E mesmo todos sendo beneficiados ainda alguém vai perguntar: por que houve tanto debate quando esta política pública foi estendida aos afrodescentes e povos indígenas? Então… deixa eu te contar uma história! Primeiramente, cotas é uma das formas de diminuir o abismo social, um meio temporário de reparação histórica que é utilizado para alavancar o crescimento econômico.
No Rio Grande do Sul, temos exemplos muito promissores de imigrantes que vieram de outros países e receberam terras, implementos agrícolas, subsídios financeiros e proteção social para a sua permanência. Esses incentivos nada mais são que um programa de cotas bem estruturado e com efetivo resultado. Países considerados desenvolvidos, ao término da escravidão, indenizaram a população negra, ofereceram escolarização e as cotas foram largamente apoiadas pela branquitude, como forma de apoiar as demandas dos grupos minoritários. As cotas universitárias e de trabalho são uma modesta iniciativa do governo brasileiro de equipar todo o investimento feito em alguns grupos de origem etnocêntrica.

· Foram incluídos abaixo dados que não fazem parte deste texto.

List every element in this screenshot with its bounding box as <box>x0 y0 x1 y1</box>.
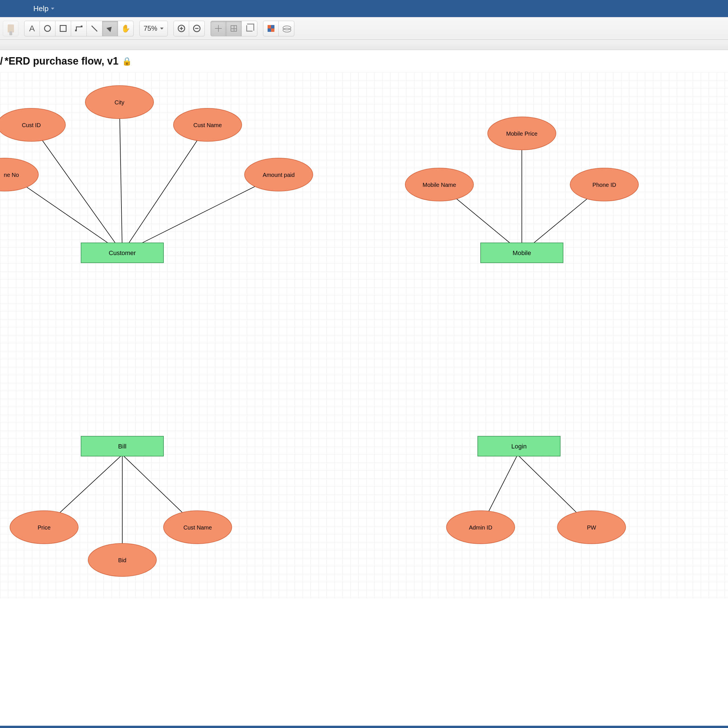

Eu chamo de modesto porque somente oferecer a vaga na universidade a uma comunidade empobrecida, em um espaço impregnado de racismo estrutural, elitista, e cobrar sucesso com esforço individual, é no mínimo uma afronta. Que oferecer vagas de trabalho em ambientes hostis em que a comunidade negra não terá perspectiva de crescimento é desumano. Acreditar em meritocracia, sabendo-se que, independente do meu currículo, o que vai contar em uma promoção é o formato do meu cabelo ou cor pele. E já que não terei direito há uma sesmaria, que sejam direcionados a projetos racializados incentivos financeiros. Que nos espaços esportivos, a criança negra seja prioridade educativa, a fim de protegê-la. Que nas escolas, definitivamente, não sejamos visto como descendentes de escravos, que tenhamos representatividade nas imagens, nos brinquedos, e que nossa história seja dignamente desenvolvida com propriedade. Que territórios pretos como a ACB Floresta Montenegrina sejam protegidos como patrimônio cultural da cidade, um guardião da história, cultura afro montenegrina e da região do vale do Caí. Que o lado negro de Montenegro seja reconhecido, seja visto nas campanhas institucionais da cidade, como forma de agradecimento a sua contribuição na constituição da nossa região.

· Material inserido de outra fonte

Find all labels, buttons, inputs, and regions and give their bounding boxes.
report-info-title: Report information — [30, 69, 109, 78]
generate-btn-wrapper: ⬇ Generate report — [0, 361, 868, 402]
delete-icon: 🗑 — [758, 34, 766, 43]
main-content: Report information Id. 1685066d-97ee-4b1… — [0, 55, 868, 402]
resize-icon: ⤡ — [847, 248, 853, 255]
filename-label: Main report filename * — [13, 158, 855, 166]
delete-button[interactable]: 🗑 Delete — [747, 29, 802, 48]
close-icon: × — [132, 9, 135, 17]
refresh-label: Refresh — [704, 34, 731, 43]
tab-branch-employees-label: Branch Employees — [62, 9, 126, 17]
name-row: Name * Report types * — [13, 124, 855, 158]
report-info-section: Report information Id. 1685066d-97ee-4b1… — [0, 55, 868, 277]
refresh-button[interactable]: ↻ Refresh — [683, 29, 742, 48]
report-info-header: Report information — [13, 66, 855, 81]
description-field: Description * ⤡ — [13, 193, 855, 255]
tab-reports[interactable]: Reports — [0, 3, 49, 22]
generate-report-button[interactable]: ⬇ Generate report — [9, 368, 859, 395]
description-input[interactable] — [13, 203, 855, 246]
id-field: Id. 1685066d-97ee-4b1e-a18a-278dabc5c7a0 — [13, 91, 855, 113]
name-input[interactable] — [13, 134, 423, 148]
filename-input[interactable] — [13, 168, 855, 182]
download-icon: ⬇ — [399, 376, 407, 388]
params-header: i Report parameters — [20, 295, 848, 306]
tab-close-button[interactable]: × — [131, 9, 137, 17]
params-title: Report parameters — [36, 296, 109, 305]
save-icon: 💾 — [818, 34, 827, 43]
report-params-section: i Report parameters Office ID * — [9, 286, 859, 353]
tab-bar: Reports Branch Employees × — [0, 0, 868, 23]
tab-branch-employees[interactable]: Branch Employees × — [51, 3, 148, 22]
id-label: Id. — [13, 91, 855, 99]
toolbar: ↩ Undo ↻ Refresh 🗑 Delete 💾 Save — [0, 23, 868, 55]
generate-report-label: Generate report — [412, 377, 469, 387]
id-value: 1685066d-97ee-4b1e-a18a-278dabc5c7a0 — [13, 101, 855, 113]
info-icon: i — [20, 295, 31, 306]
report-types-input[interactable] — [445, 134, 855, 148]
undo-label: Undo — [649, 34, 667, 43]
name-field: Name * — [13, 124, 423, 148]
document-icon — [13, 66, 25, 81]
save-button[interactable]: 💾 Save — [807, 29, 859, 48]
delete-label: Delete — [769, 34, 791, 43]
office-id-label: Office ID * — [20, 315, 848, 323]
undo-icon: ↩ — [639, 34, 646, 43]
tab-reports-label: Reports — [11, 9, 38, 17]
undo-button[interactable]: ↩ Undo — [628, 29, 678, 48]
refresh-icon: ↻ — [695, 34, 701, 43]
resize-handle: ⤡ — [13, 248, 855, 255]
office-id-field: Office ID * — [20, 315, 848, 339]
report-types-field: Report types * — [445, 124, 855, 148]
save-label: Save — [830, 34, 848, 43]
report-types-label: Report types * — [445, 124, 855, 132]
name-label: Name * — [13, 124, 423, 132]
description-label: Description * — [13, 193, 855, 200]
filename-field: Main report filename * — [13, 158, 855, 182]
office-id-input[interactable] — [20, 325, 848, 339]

E se passar pela cabeça de alguém que sou contra as cotas, quero deixar bem claro que apoio, que acho necessário, que defendo as cotas em todos os setores, mas vou exigir incansavelmente que tenhamos o mesmo suporte oferecido a todos os imigrantes ao longo da história. Da mesma forma que foi pensada uma política que desse conta das necessidades dos grupos étnicos vindos da Europa, seja oferecido a diáspora africana, comunidade negra e aos povos indígenas. E que aqueles que foram ao longo da história beneficiados com cotas, com incentivos, e hoje são modelos de sucesso, sejam solidários, tenham compromisso social, ampliem seu olhar para a necessidade de outros povos. Que se coloquem no seu lugar de parceiros de luta e não de “salvadores”, pois não precisamos. E lembre-se se você não é antirracista, você é racista. Asè!